**Extracted material**
-=-=-=-=-

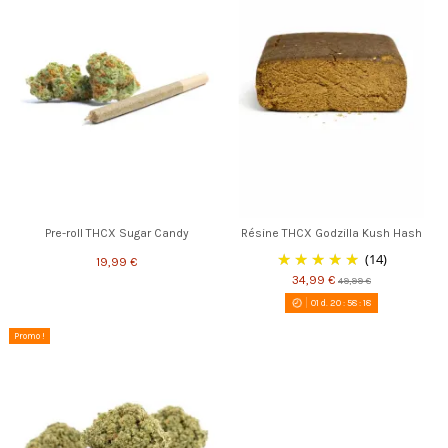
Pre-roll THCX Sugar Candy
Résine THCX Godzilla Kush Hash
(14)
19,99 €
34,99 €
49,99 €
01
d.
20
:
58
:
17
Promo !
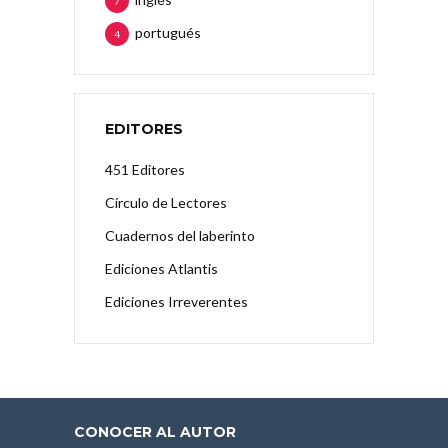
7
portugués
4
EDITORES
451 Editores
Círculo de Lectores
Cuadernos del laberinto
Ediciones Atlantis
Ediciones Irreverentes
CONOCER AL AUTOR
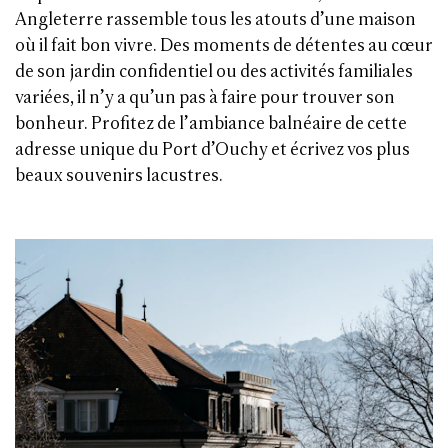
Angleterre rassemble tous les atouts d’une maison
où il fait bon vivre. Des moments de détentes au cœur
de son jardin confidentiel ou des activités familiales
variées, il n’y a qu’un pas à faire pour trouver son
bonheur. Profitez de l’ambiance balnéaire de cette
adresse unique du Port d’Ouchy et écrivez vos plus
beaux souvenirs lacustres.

-=-=-=-=-

**Exercise**
Every line from the one containing "Résine THCX Godzilla Kush Hash" through the final line of the records above is to be written out exactly; nothing else, and no pictures.

**Written reply**
Résine THCX Godzilla Kush Hash
(14)
19,99 €
34,99 €
49,99 €
01
d.
20
:
58
:
17
Promo !
7
portugués
4
EDITORES
451 Editores
Círculo de Lectores
Cuadernos del laberinto
Ediciones Atlantis
Ediciones Irreverentes
CONOCER AL AUTOR
Angleterre rassemble tous les atouts d’une maison
où il fait bon vivre. Des moments de détentes au cœur
de son jardin confidentiel ou des activités familiales
variées, il n’y a qu’un pas à faire pour trouver son
bonheur. Profitez de l’ambiance balnéaire de cette
adresse unique du Port d’Ouchy et écrivez vos plus
beaux souvenirs lacustres.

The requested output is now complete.